As I squatted in the damp dirt among my scraggly beds of seedlings, I suddenly heard the thump of hooves and the hard breath of a horse climbing the draw. I turned and stood as an older cowboy galloped up on a huge dapple grey gelding that he slid to a stop practically on top of me. “Where’s your man?” he barked, towering over me while his horse blew, spraying me with slobber. “What are you doing out here? You’ll never get a garden to grow. Too hot and not enough water.”

His orneriness could have been intimidating, except for his impish grin and his eyes that twinkled out from under the brim of his hat. I knew there was a sense of humor under his loud, bossy demeanor and I knew I had to be just as tough as he was if we were going to get along.

Sam’s been gone a couple years now and the memories of all the seasons and places we worked together fill most of my life so far. The big ancient log summer house at the Steen Place, the tiny winter cabin at the Litch Place, Indian Village, School Flat, Vance Knoll, Square Mountain. And even when we weren’t working for Sam, we still relied on his knowledge of where to trail from one range to another, where to water, how to deal with a sick animal.
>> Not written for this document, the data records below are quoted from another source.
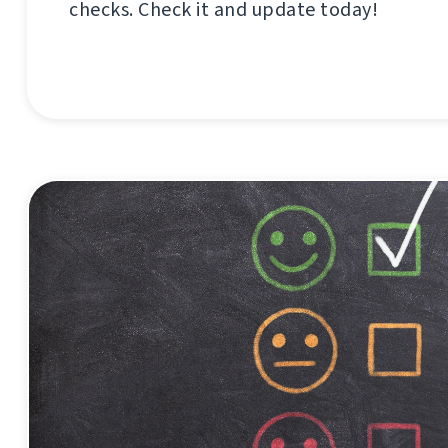
checks. Check it and update today!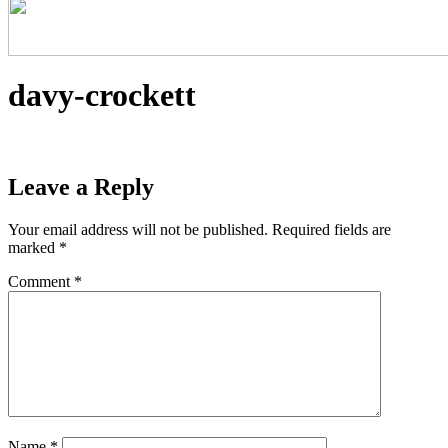
davy-crockett
Leave a Reply
Your email address will not be published.
Required fields are
marked
*
Comment
*
Name
*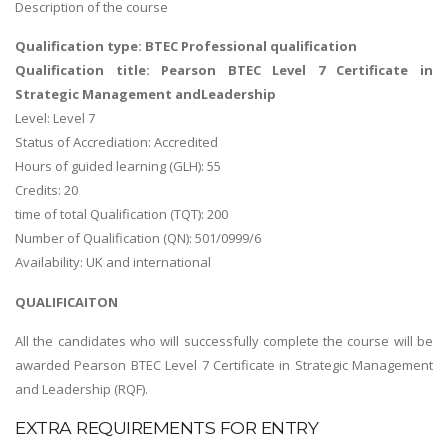
Description of the course
Qualification type: BTEC Professional qualification
Qualification title: Pearson BTEC Level 7 Certificate in
Strategic Management andLeadership
Level: Level 7
Status of Accrediation: Accredited
Hours of guided learning (GLH): 55
Credits: 20
time of total Qualification (TQT): 200
Number of Qualification (QN): 501/0999/6
Availability: UK and international
QUALIFICAITON
All the candidates who will successfully complete the course will be
awarded Pearson BTEC Level 7 Certificate in Strategic Management
and Leadership (RQF).
EXTRA REQUIREMENTS FOR ENTRY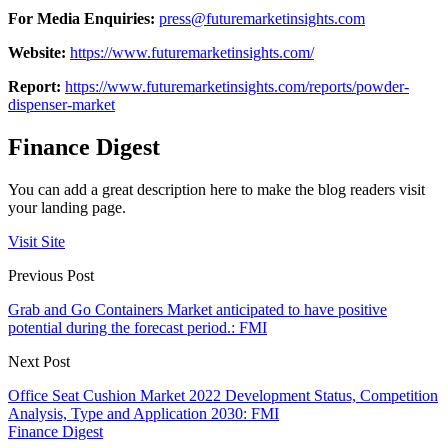
For Media Enquiries:
press@futuremarketinsights.com
Website:
https://www.futuremarketinsights.com/
Report:
https://www.futuremarketinsights.com/reports/powder-
dispenser-market
Finance Digest
You can add a great description here to make the blog readers visit
your landing page.
Visit Site
Previous Post
Grab and Go Containers Market anticipated to have positive
potential during the forecast period.: FMI
Next Post
Office Seat Cushion Market 2022 Development Status, Competition
Analysis, Type and Application 2030: FMI
Finance Digest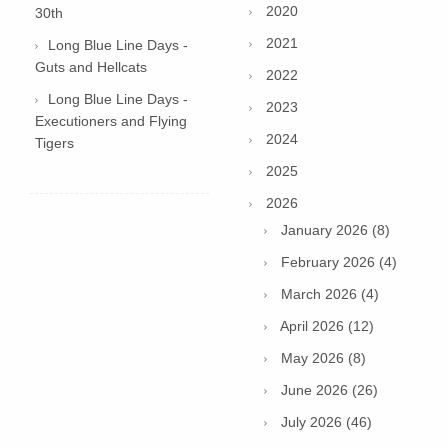
2020
30th
2021
Long Blue Line Days -
Guts and Hellcats
2022
Long Blue Line Days -
2023
Executioners and Flying
2024
Tigers
2025
2026
January 2026 (8)
February 2026 (4)
March 2026 (4)
April 2026 (12)
May 2026 (8)
June 2026 (26)
July 2026 (46)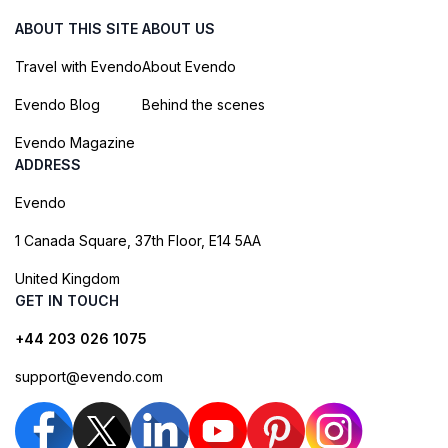
ABOUT THIS SITE
ABOUT US
Travel with Evendo
About Evendo
Evendo Blog
Behind the scenes
Evendo Magazine
ADDRESS
Evendo
1 Canada Square, 37th Floor, E14 5AA
United Kingdom
GET IN TOUCH
+44 203 026 1075
support@evendo.com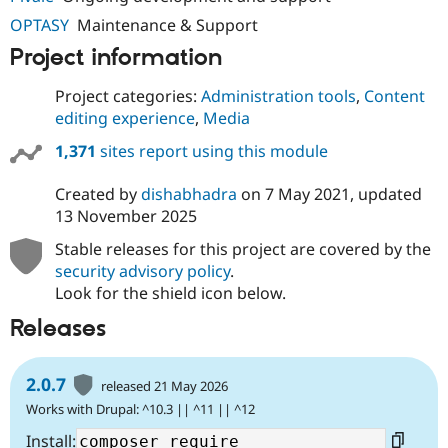
OPTASY
Maintenance & Support
Project information
Project categories:
Administration tools
,
Content
editing experience
,
Media
1,371
sites report using this module
Created by
dishabhadra
on
7 May 2021
, updated
13 November 2025
Stable releases for this project are covered by the
security advisory policy
.
Look for the shield icon below.
Releases
2.0.7
released 21 May 2026
Works with Drupal: ^10.3 || ^11 || ^12
Install: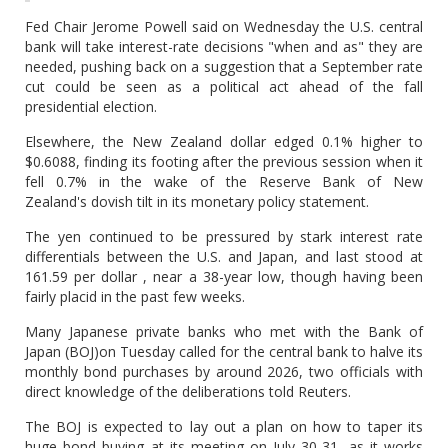
Fed Chair Jerome Powell said on Wednesday the U.S. central
bank will take interest-rate decisions "when and as" they are
needed, pushing back on a suggestion that a September rate
cut could be seen as a political act ahead of the fall
presidential election.
Elsewhere, the New Zealand dollar edged 0.1% higher to
$0.6088, finding its footing after the previous session when it
fell 0.7% in the wake of the Reserve Bank of New
Zealand's dovish tilt in its monetary policy statement.
The yen continued to be pressured by stark interest rate
differentials between the U.S. and Japan, and last stood at
161.59 per dollar , near a 38-year low, though having been
fairly placid in the past few weeks.
Many Japanese private banks who met with the Bank of
Japan (BOJ)on Tuesday called for the central bank to halve its
monthly bond purchases by around 2026, two officials with
direct knowledge of the deliberations told Reuters.
The BOJ is expected to lay out a plan on how to taper its
huge bond buying at its meeting on July 30-31, as it works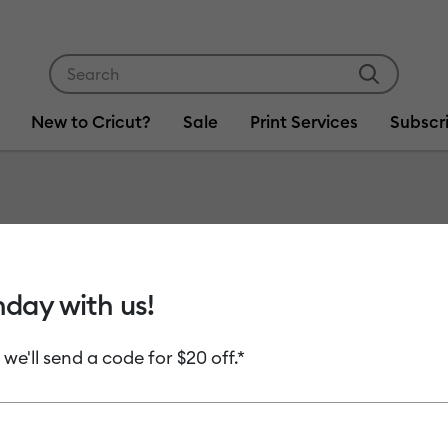
Use Tab and Shift plus Tab keys to navigate search res
New to Cricut?
Sale
Print Services
Subscr
Item #
2007104
Cricut 
hday with us!
Perman
 we'll send a code for $20 off.*
MSRP
C$ 8.99
C
Payment plans av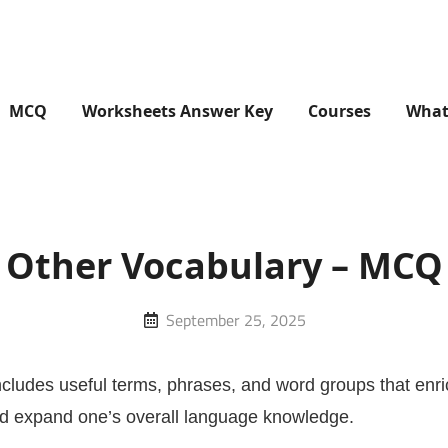
MCQ
Worksheets Answer Key
Courses
What
Other Vocabulary – MCQ
Posted
September 25, 2025
on
ncludes useful terms, phrases, and word groups that enr
nd expand one’s overall language knowledge.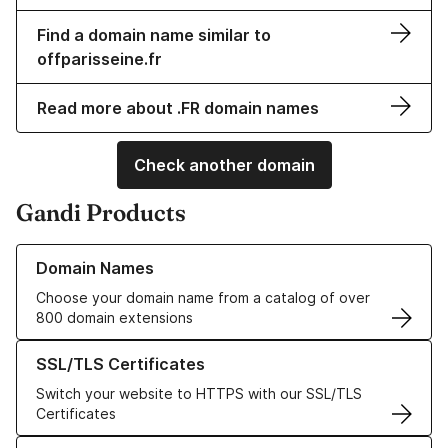
Find a domain name similar to
offparisseine.fr
Read more about .FR domain names
Check another domain
Gandi Products
Learn more about our Domain Names
Domain Names
Choose your domain name from a catalog of over
800 domain extensions
Learn more about our SSL/TLS Certificates
SSL/TLS Certificates
Switch your website to HTTPS with our SSL/TLS
Certificates
Learn more about our Web Hosting solutions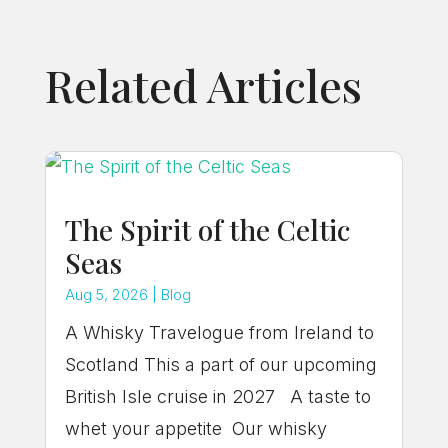
Related Articles
The Spirit of the Celtic
Seas
Aug 5, 2026
|
Blog
A Whisky Travelogue from Ireland to
Scotland This a part of our upcoming
British Isle cruise in 2027 A taste to
whet your appetite Our whisky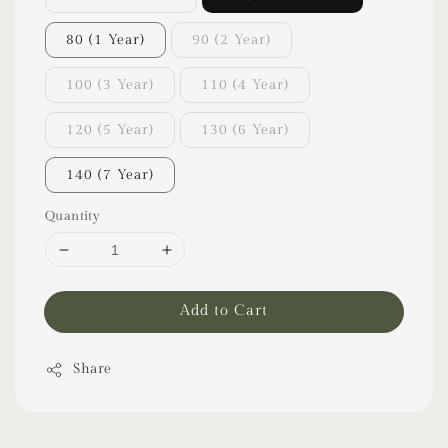
80 (1 Year)
90 (2 Year)
100 (3 Year)
110 (4 Year)
120 (5 Year)
130 (6 Year)
140 (7 Year)
Quantity
Add to Cart
Share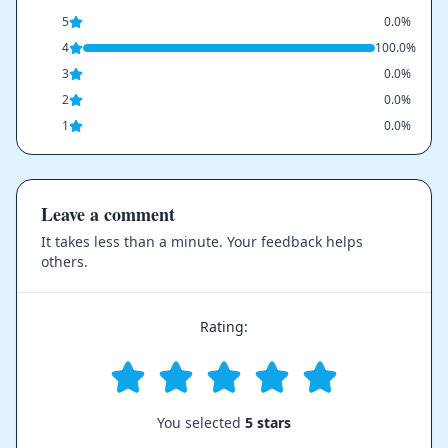
5
0.0%
4
100.0%
3
0.0%
2
0.0%
1
0.0%
Leave a comment
It takes less than a minute. Your feedback helps
others.
Rating:
You selected
5 stars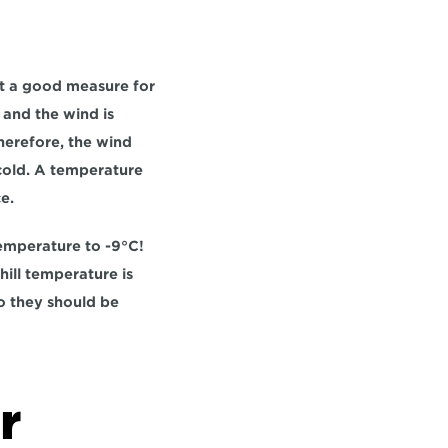
not a good measure for 
and the wind is 
erefore, the wind 
cold. A temperature 
e.
emperature to -9°C! 
ill temperature is 
o they should be 
 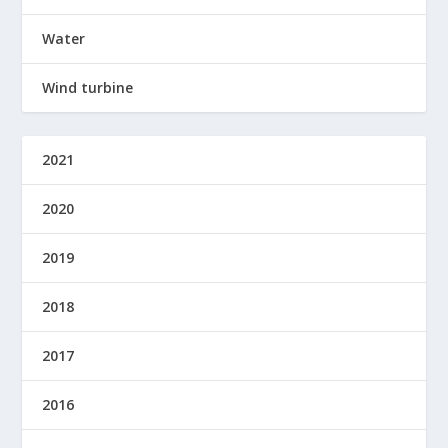
Water
Wind turbine
2021
2020
2019
2018
2017
2016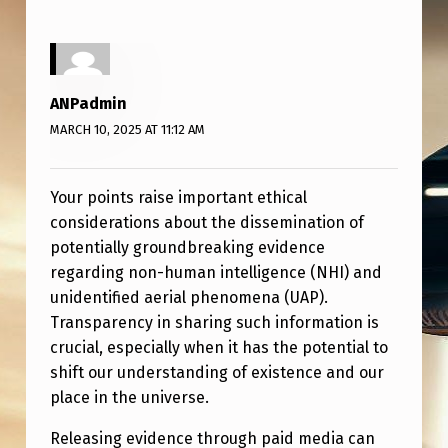
ANPadmin
MARCH 10, 2025 AT 11:12 AM
Your points raise important ethical
considerations about the dissemination of
potentially groundbreaking evidence
regarding non-human intelligence (NHI) and
unidentified aerial phenomena (UAP).
Transparency in sharing such information is
crucial, especially when it has the potential to
shift our understanding of existence and our
place in the universe.
Releasing evidence through paid media can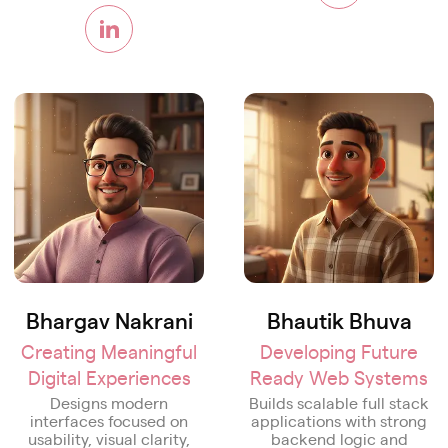
Bhargav Nakrani
Bhautik Bhuva
Creating Meaningful
Developing Future
Digital Experiences
Ready Web Systems
Designs modern
Builds scalable full stack
interfaces focused on
applications with strong
usability, visual clarity,
backend logic and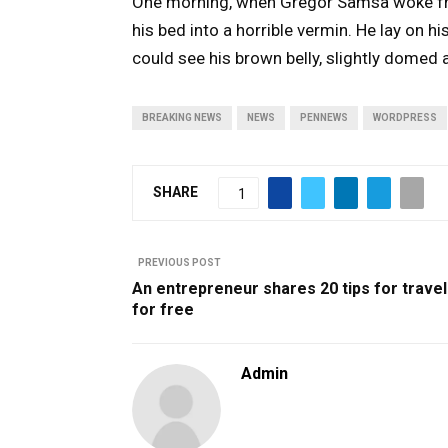
One morning, when Gregor Samsa woke fr
his bed into a horrible vermin. He lay on his
could see his brown belly, slightly domed a
BREAKING NEWS
NEWS
PENNEWS
WORDPRESS
SHARE
1
PREVIOUS POST
An entrepreneur shares 20 tips for travel
for free
Admin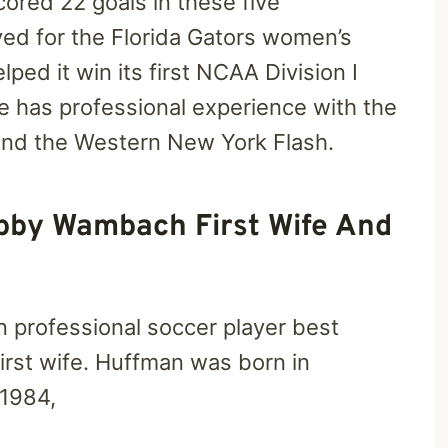
ored 22 goals in these five
yed for the Florida Gators women’s
ped it win its first NCAA Division I
has professional experience with the
nd the Western New York Flash.
bby Wambach First Wife And
n professional soccer player best
rst wife. Huffman was born in
 1984,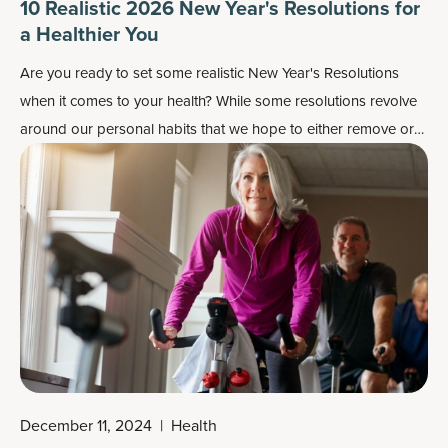
10 Realistic 2026 New Year's Resolutions for
a Healthier You
Are you ready to set some realistic New Year's Resolutions
when it comes to your health? While some resolutions revolve
around our personal habits that we hope to either remove or
improve upon, here we're talking about resolutions that directly
affect how we look and feel, including having more energy,
improving our gut health, maybe losing some weight.
December 11, 2024
|
Health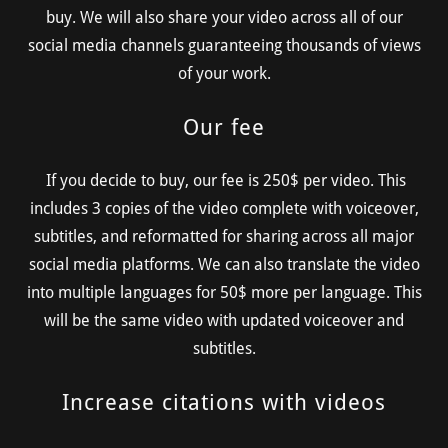
buy. We will also share your video across all of our
social media channels guaranteeing thousands of views
of your work.
Our fee
If you decide to buy, our fee is 250$ per video. This
includes 3 copies of the video complete with voiceover,
subtitles, and reformatted for sharing across all major
social media platforms. We can also translate the video
into multiple languages for 50$ more per language. This
will be the same video with updated voiceover and
subtitles.
Increase citations with videos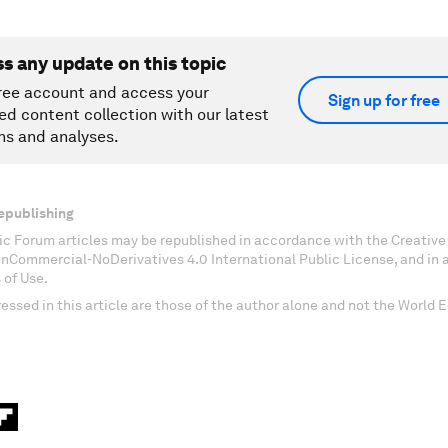
ss any update on this topic
ree account and access your
Sign up for free
ed content collection with our latest
ns and analyses.
epublishing
c Forum articles may be republished in accordance with the Creati
onCommercial-NoDerivatives 4.0 International Public License, and in
 of Use.
essed in this article are those of the author alone and not the World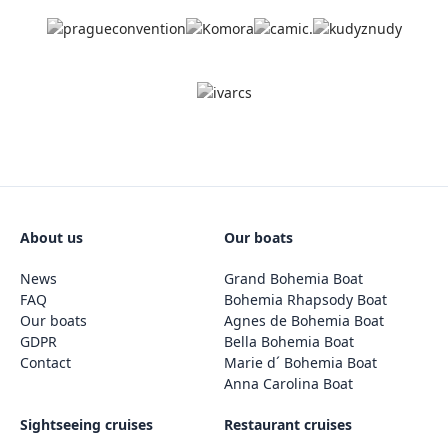
About us
Our boats
News
Grand Bohemia Boat
FAQ
Bohemia Rhapsody Boat
Our boats
Agnes de Bohemia Boat
GDPR
Bella Bohemia Boat
Contact
Marie d´ Bohemia Boat
Anna Carolina Boat
Sightseeing cruises
Restaurant cruises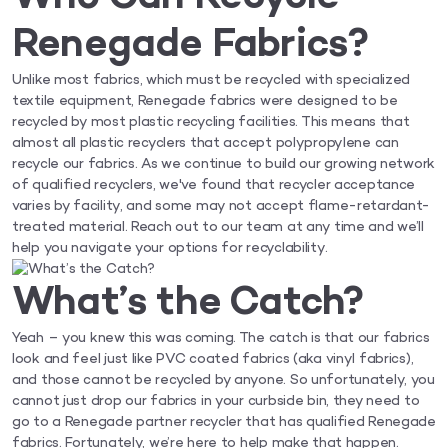
Renegade Fabrics?
Unlike most fabrics, which must be recycled with specialized
textile equipment, Renegade fabrics were designed to be
recycled by most plastic recycling facilities. This means that
almost all plastic recyclers that accept polypropylene can
recycle our fabrics. As we continue to build our growing network
of qualified recyclers, we've found that recycler acceptance
varies by facility, and some may not accept flame-retardant-
treated material. Reach out to our team at any time and we’ll
help you navigate your options for recyclability.
What’s the Catch?
Yeah – you knew this was coming. The catch is that our fabrics
look and feel just like PVC coated fabrics (aka vinyl fabrics),
and those cannot be recycled by anyone. So unfortunately, you
cannot just drop our fabrics in your curbside bin, they need to
go to a Renegade partner recycler that has qualified Renegade
fabrics. Fortunately, we’re here to help make that happen.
One of the last pictures I have of Sam is at Buckhorn. He’s sitting in a wheel chair at the edge of the fire look-out. The breaks of the canyon fall away right behind him, where he looks down at the trail from summer to winter range. And over his shoulder are the dusky clefts of the drainages, Horse Creek, Lighting, Cow, Corral, Thorn, Tulley. And on the horizon, the high red hogback ridges, Haas, Grizzly, Windy, Summit.

So that’s what I’m thinking. A picnic at Buckhorn after we drop off the bulls. A few good stories, some of that awesome chocolate cake, and a look into the canyon that has shaped our work, our lives and our friendships all these years.